Most leading chatbots routinely exaggerate science findings

ChatGPT is often asked for summaries, but how accurate are these really?

AI-chatbots ChatGPT en DeepSeek geopend op een telefoon. Foto: Solen Feyissa, via Unsplash

It seems so convenient: when you are short of time, asking ChatGPT or another chatbot to summarise a scientific paper to quickly get a gist of it. But in up to 73 per cent of the cases, these large language models (LLMs) produce inaccurate conclusions, a new study by Uwe Peters (Utrecht University) and Benjamin Chin-Yee (Western University and University of Cambridge) finds.

Almost 5,000 LLM-generated summaries analysed

The researchers tested ten of the most prominent LLMs, including ChatGPT, DeepSeek, Claude, and LLaMA. “We entered abstracts and articles from top science journals, such as Nature, Science, and The Lancet,” says Peters, “and asked the models to summarise them. Our key question: how accurate are the summaries that the models generate?”

“Over a year, we collected 4,900 summaries. When we analysed them, we found that six of ten models systematically exaggerated claims they found in the original texts. Often the differences were subtle. But nuances can be of great importance in making sense of scientific findings.”

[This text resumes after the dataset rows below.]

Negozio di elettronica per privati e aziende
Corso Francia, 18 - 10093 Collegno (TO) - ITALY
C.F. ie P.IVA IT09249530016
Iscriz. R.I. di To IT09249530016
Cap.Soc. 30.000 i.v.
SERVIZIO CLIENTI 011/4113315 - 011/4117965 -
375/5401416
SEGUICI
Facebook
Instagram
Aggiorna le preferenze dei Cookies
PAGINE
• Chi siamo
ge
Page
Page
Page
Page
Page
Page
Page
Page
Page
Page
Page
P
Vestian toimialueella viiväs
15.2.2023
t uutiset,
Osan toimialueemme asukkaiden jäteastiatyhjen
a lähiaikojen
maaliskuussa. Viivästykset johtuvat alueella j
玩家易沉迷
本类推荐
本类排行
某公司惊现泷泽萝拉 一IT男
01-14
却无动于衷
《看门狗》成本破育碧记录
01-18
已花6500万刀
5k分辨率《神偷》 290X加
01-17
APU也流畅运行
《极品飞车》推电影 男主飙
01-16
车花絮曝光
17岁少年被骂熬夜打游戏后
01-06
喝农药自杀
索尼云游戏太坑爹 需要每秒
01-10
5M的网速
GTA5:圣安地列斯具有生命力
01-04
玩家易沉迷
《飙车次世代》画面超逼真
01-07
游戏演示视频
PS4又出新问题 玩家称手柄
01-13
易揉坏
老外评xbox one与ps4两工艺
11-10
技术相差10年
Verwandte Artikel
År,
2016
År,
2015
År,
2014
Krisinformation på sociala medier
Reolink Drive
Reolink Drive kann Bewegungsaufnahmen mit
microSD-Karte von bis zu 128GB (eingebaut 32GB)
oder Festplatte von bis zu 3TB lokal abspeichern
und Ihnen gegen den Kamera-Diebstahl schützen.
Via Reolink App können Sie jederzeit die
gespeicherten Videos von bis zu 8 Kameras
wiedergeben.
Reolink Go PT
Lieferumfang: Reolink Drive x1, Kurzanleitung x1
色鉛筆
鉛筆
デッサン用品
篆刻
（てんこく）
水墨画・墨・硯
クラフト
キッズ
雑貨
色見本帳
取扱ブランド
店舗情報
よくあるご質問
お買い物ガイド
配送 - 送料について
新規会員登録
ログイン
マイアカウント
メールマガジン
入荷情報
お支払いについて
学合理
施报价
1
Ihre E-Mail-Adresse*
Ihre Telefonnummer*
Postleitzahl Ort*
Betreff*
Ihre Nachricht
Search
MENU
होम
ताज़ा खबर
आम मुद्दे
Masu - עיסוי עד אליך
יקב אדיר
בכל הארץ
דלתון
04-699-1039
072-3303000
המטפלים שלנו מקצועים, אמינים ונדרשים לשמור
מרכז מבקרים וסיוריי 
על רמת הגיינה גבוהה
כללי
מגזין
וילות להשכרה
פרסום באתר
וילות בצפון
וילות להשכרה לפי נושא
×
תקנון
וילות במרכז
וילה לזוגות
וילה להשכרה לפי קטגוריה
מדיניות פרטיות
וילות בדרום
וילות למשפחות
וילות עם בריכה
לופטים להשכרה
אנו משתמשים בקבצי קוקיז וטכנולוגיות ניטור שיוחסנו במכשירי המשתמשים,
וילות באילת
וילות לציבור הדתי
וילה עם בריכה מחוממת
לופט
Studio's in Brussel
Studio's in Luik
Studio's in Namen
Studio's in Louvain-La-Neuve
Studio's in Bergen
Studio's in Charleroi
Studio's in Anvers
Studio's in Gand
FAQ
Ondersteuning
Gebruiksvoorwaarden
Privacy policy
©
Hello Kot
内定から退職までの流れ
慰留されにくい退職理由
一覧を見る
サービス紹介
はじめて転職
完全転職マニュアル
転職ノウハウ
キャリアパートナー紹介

For instance, LLMs often changed cautious, past-tense claims into more sweeping, present-tense versions: ‘The treatment was effective in this study’ became ‘The treatment is effective’. “Changes like this can mislead readers,” Chin-Yee warns. “They can give the impression that the results are more widely applicable than they really are.”

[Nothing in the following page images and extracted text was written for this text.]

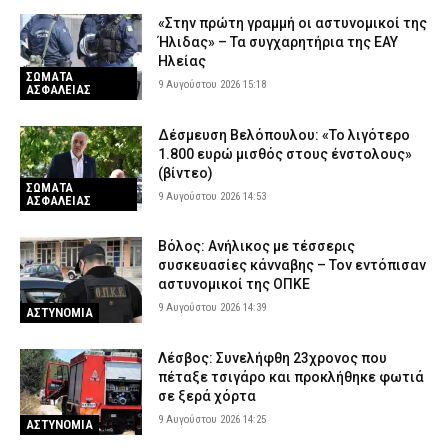
«Στην πρώτη γραμμή οι αστυνομικοί της
Ήλιδας» – Τα συγχαρητήρια της ΕΑΥ
Ηλείας
ΣΩΜΑΤΑ
9 Αυγούστου 2026 15:18
ΑΣΦΑΛΕΙΑΣ
Δέσμευση Βελόπουλου: «Το λιγότερο
1.800 ευρώ μισθός στους ένστολους»
(βίντεο)
ΣΩΜΑΤΑ
9 Αυγούστου 2026 14:53
ΑΣΦΑΛΕΙΑΣ
Βόλος: Ανήλικος με τέσσερις
συσκευασίες κάνναβης – Τον εντόπισαν
αστυνομικοί της ΟΠΚΕ
9 Αυγούστου 2026 14:39
ΑΣΤΥΝΟΜΙΑ
Λέσβος: Συνελήφθη 23χρονος που
πέταξε τσιγάρο και προκλήθηκε φωτιά
σε ξερά χόρτα
9 Αυγούστου 2026 14:25
ΑΣΤΥΝΟΜΙΑ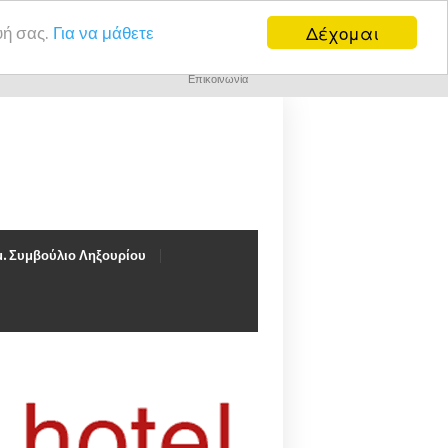
Δέχομαι
υή σας.
Για να μάθετε
Επικοινωνία
. Συμβούλιο Ληξουρίου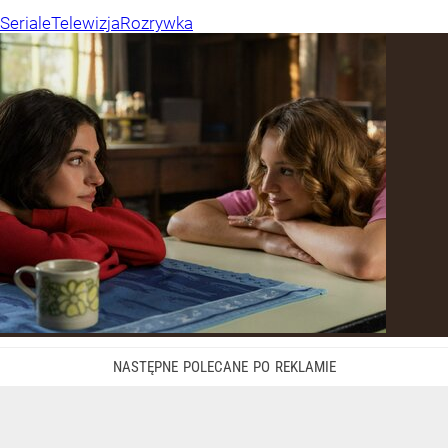
Seriale
Telewizja
Rozrywka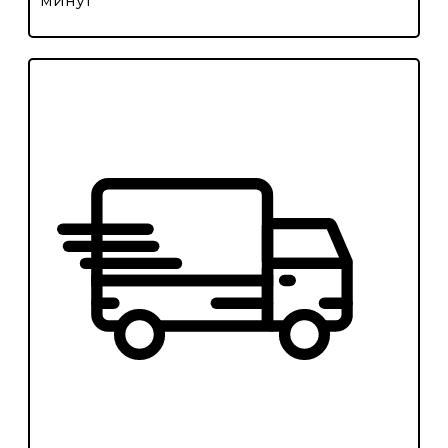
минут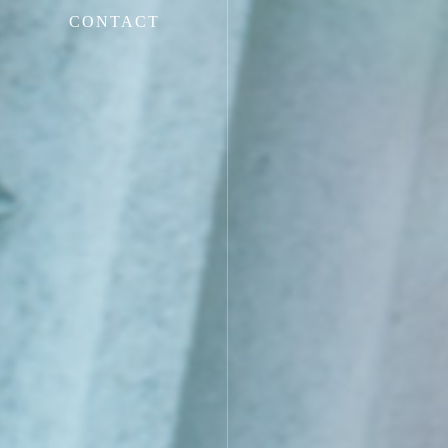
CONTACT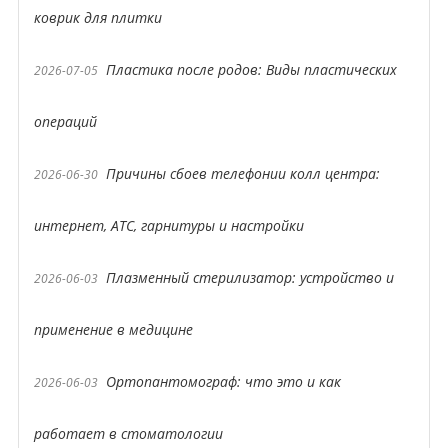
коврик для плитки
Пластика после родов: Виды пластических
2026-07-05
операций
Причины сбоев телефонии колл центра:
2026-06-30
интернет, АТС, гарнитуры и настройки
Плазменный стерилизатор: устройство и
2026-06-03
применение в медицине
Ортопантомограф: что это и как
2026-06-03
работает в стоматологии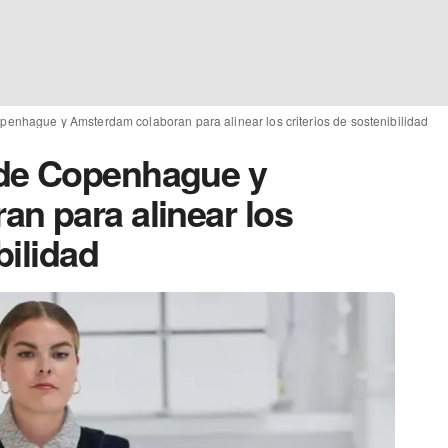
enhague y Amsterdam colaboran para alinear los criterios de sostenibilidad
de Copenhague y
n para alinear los
bilidad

When asked for more accuracy, the chatbots exaggerated even more often.

The researchers also directly compared human-written with LLM-generated summaries of the same texts. Chatbots were nearly five times more likely to produce broad generalisations than their human counterparts.

Accuracy prompts backfired

Peters and Chin-Yee did try to get the LLMs to generate accurate summaries. They, for instance, specifically asked the chatbots to avoid inaccuracies. “But strikingly, the models then produced exaggerated conclusions even more often”, Peters says. “They were nearly twice as likely to produce overgeneralised conclusions.”

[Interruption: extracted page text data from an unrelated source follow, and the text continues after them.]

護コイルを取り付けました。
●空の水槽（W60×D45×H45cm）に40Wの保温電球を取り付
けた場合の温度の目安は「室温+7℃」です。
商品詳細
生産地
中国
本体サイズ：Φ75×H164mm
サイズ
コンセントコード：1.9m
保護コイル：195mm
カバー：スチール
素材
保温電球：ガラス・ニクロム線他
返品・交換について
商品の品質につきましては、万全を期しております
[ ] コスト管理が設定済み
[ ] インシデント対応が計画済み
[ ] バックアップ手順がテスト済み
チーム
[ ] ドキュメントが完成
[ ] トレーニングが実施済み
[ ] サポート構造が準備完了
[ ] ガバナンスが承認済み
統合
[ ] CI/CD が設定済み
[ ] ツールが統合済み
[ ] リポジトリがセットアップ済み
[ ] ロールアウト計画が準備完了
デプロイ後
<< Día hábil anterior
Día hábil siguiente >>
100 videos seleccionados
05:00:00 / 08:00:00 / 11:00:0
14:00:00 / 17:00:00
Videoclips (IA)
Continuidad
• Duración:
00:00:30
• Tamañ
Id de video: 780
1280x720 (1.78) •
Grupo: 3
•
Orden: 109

“This effect is concerning. Students, researchers, and policymakers may assume that if they ask ChatGPT to avoid inaccuracies, they will get a more reliable summary. Our findings suggest the exact opposite.”

Newer AI models, like ChatGPT-4o and DeepSeek, performed even worse.

Why are these exaggerations happening?

“LLMs may inherit the tendency to make broader claims from the texts they are trained with,” Chin-Yee explains. He refers to findings in previous studies. “Human experts also tend to draw more general conclusions, from Western samples to all people, for example.”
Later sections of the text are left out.